The first litmus test will be the sacking of Gideon Gono, the man who has bankrolled the Mugabe regime from his post as head of the central bank. "Clearly he's got to go," said the source. "Otherwise there will be no coherence on the economy and the international community won't give us the time of day." Mr Gono is one of the main figures blamed for the hyperinflation that has rendered Zimbabwe's currency worthless. With unemployment running at 94 per cent and many public servants on strike for a living wage, Zimbabwe needs a massive injection of foreign aid. But few, if any, countries will be willing to commit funds without a clear change of the guard. Britain's Foreign Secretary David Miliband said increased aid would "depend on the new government's actions". The Zimbabwe cabinet source said he expected Mr Gono would be fired early next week along with the attorney general. There would be serious consequences, he said, if it doesn't happen in that timeframe. "Clearly we've got to move very fast. If we don't pay the army next week then we're in big trouble," he added.
After the swearing in, Mr Tsvangirai pledged to swiftly pay civil servants in foreign currency to "get the country back to work". Other key demands from the Movement for Democratic Change (MDC) include the release of political prisoners and an immediate "end to land invasions and restoration of the rule of law". While many within the MDC remain sceptical over the future of the unity government, others have been reassured by the intervention of South Africa's caretaker President, Kgalema Motlanthe. "The chances have been increased by a more proactive South Africa. Without Motlanthe we wouldn't be at this point," said an MDC source. Mr Tsvangirai won more votes than Mr Mugabe in the presidential poll last March despite widespread intimidation, and his MDC won a majority of seats in parliament. Mr Mugabe's response was to unleash the security forces in a campaign of intimidation and murder that left hundreds dead.
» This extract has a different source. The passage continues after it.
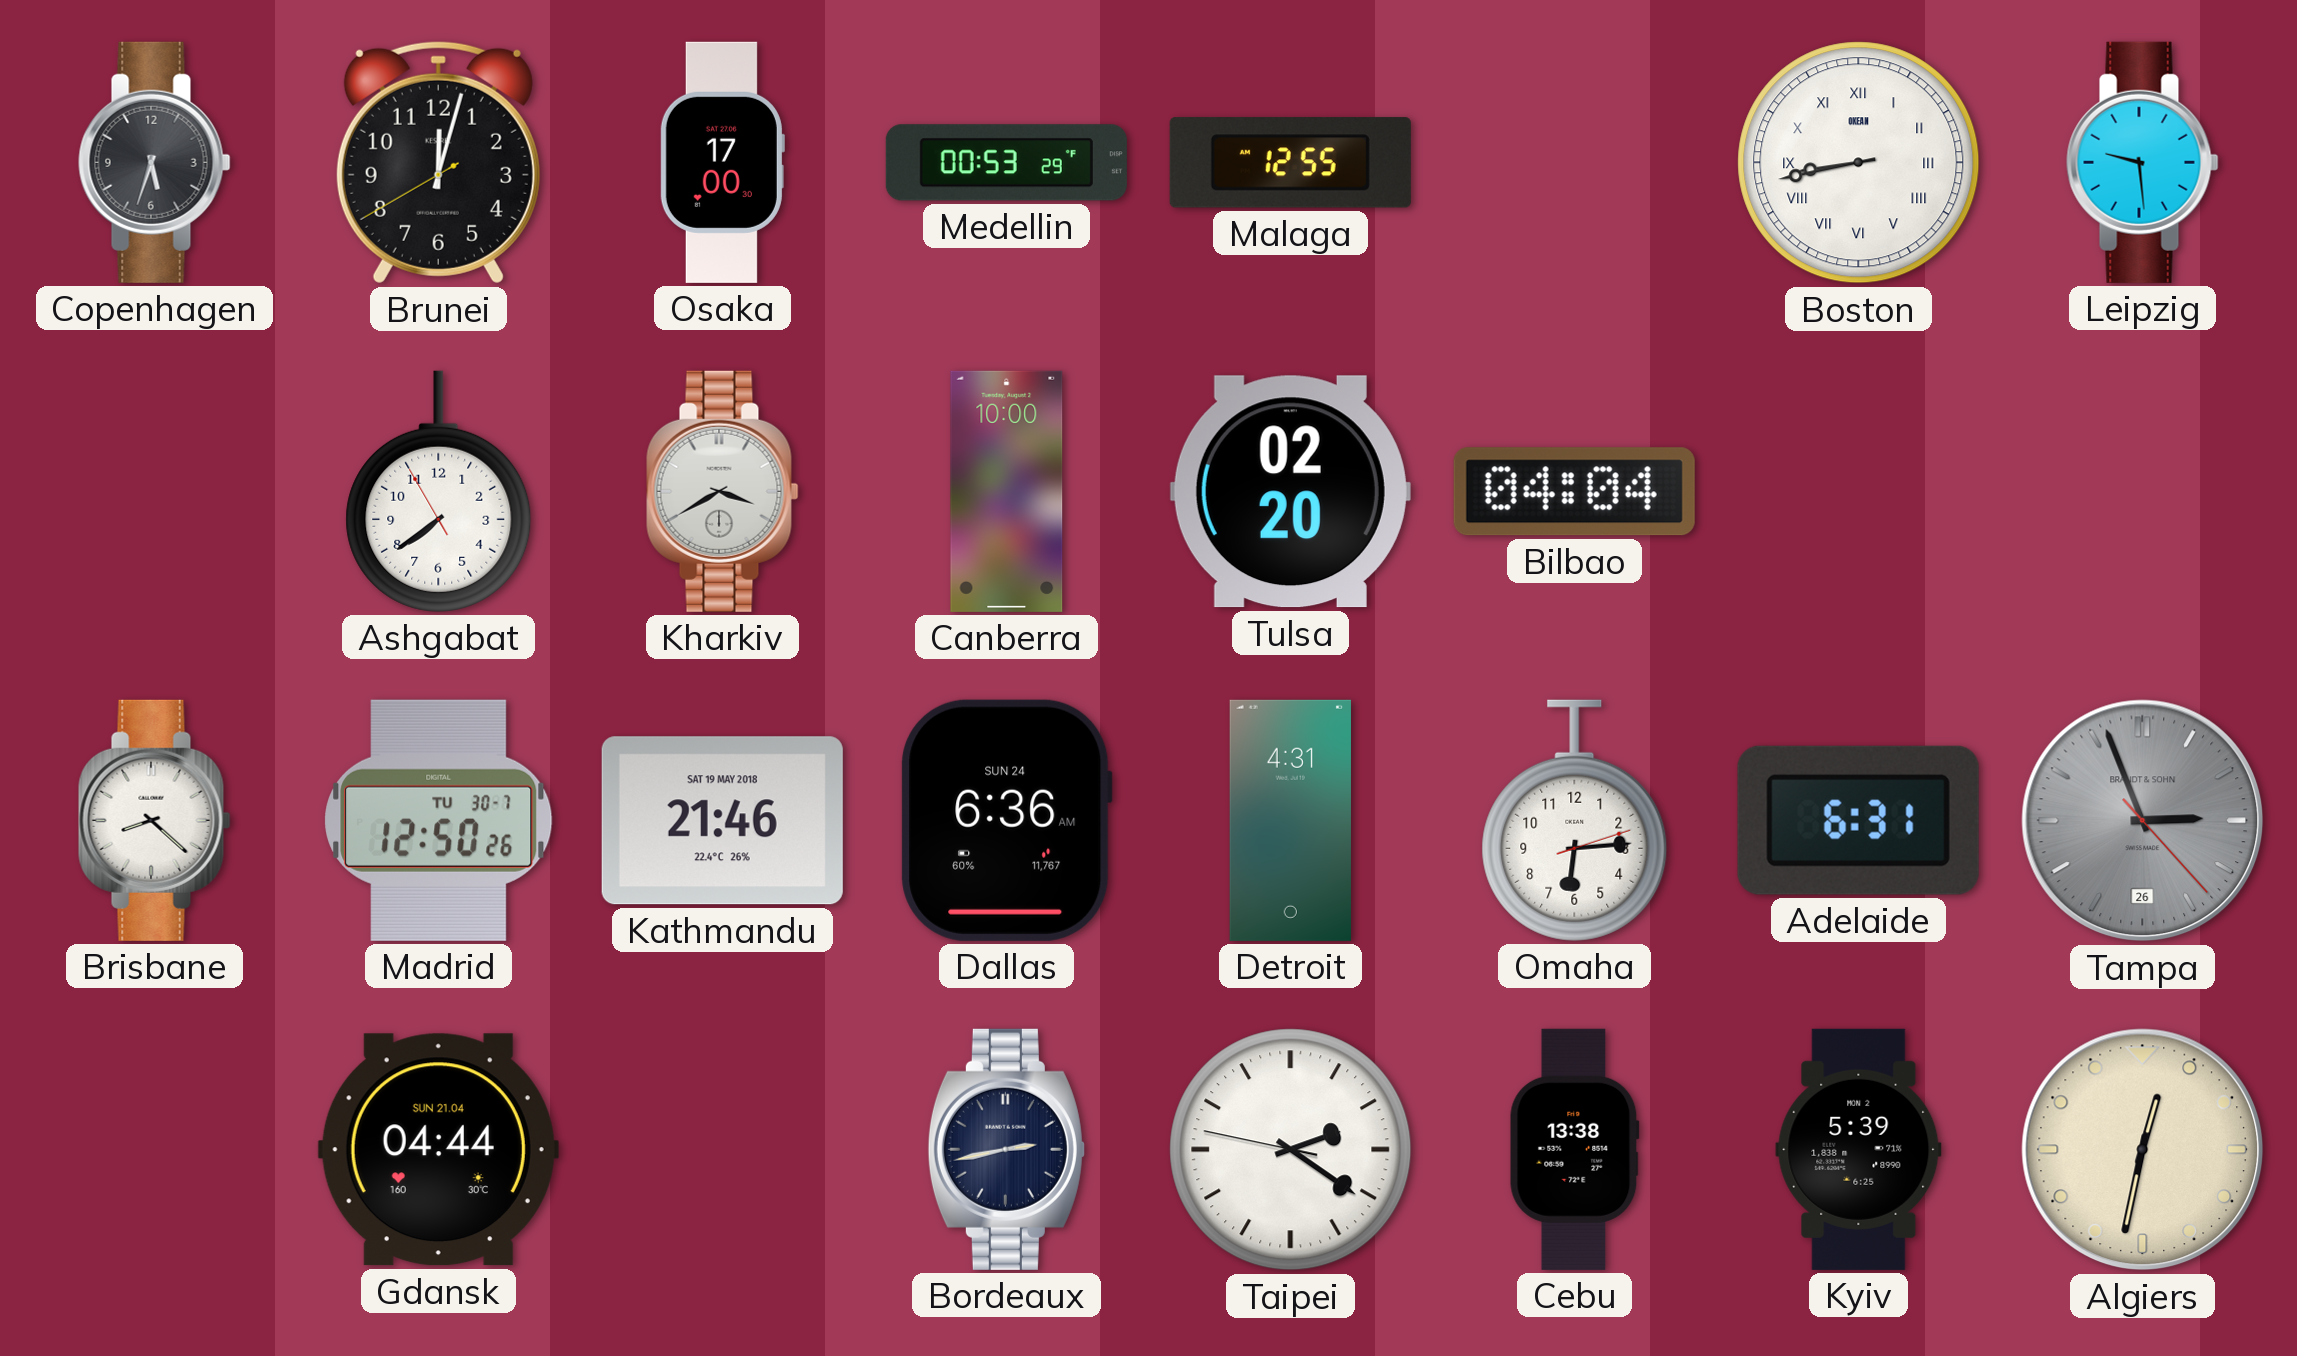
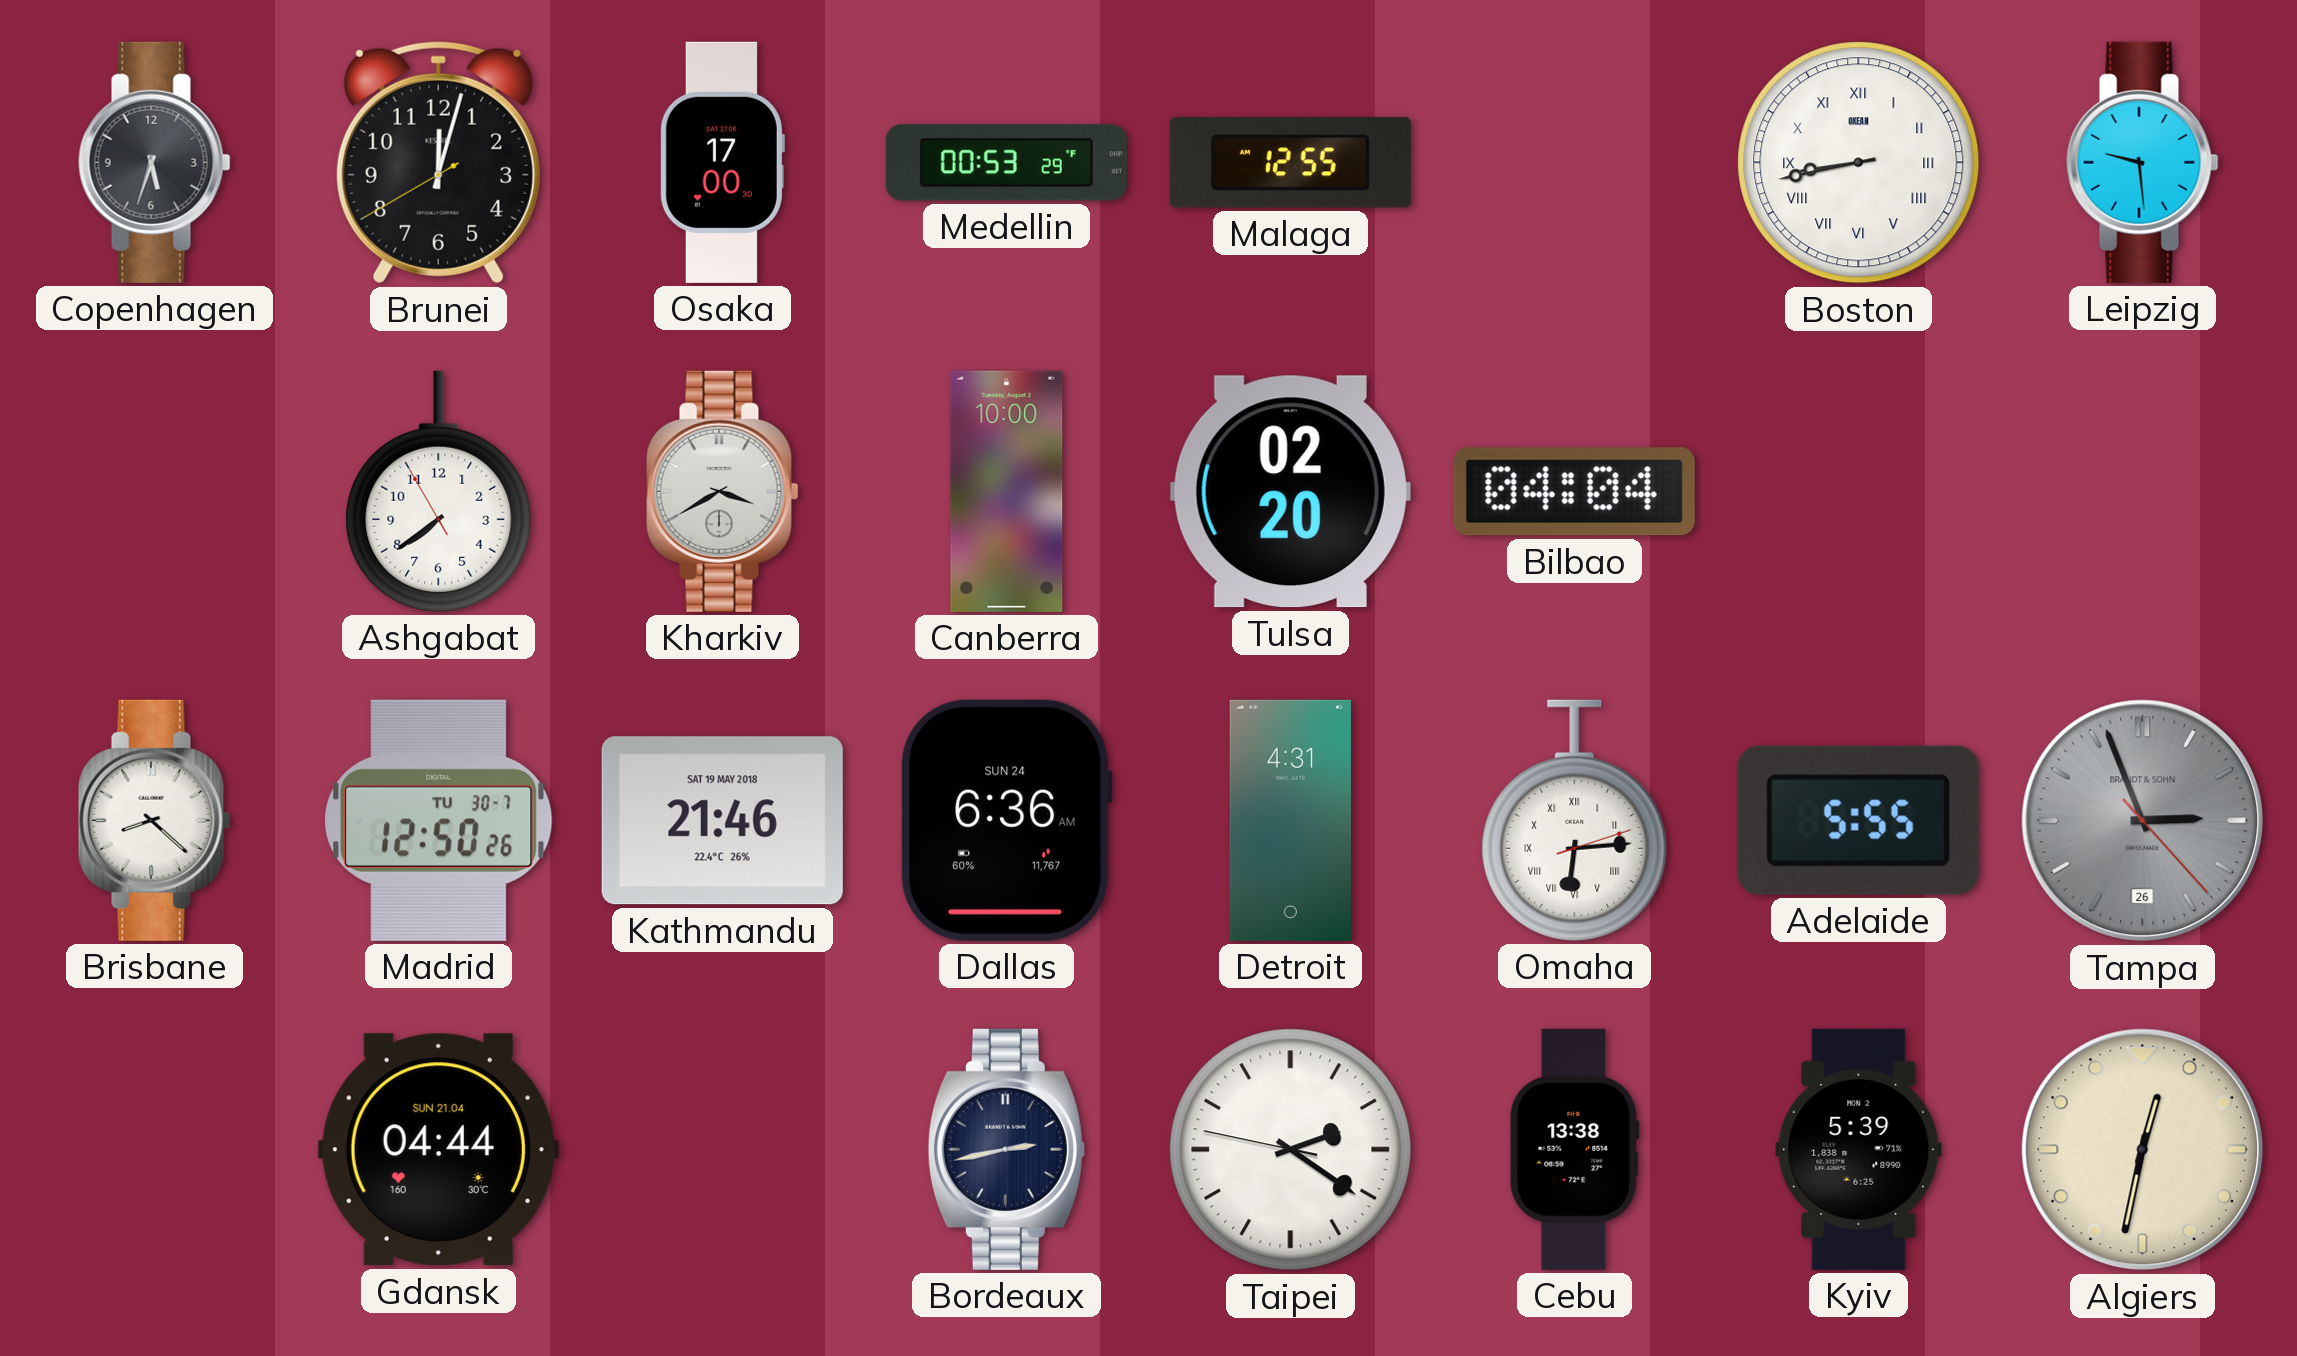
Omaha numerals: Arabic -> Roman
Adelaide: 6:31 -> 5:55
The violence compelled Mr Tsvangirai to withdraw from the presidential run-off and Mr Mugabe's unopposed re-election was dismissed as illegitimate by the EU and African observers.
The new venture comes just as the main precedent for Zimbabwe's deal Kenya's power-sharing administration is in danger of falling apart. The Prime Minister Raila Odinga and the President Mwai Kibaki, who like Mr Mugabe was accused of election-rigging, have failed to establish an effective administration. The east African nation recently declared a national emergency due to famine; there are chronic fuel shortages and analysts have warned that corruption is spiralling out of control. The starting point for Zimbabwe is far worse than it was for Kenya a year ago. It has had its worst harvest since independence and a cholera epidemic has killed 3,500 people. Mr Mugabe's inner circle still controls the military and the police, and hundreds of political prisoners languish in jail. Jenni Williams, founder of the women's activist group Woza, whose members, including Ms Moyo, were arrested on Tuesday, said the women were facing "intensive questioning for hours" while the politicians were at the swearing-in. "This is a government for politicians, not for people," she said. Ms Moyo, seven other Woza activists and two female lawyers had still not been charged or released last night. "They cannot get a conviction so this is just harassment," added Ms Williams.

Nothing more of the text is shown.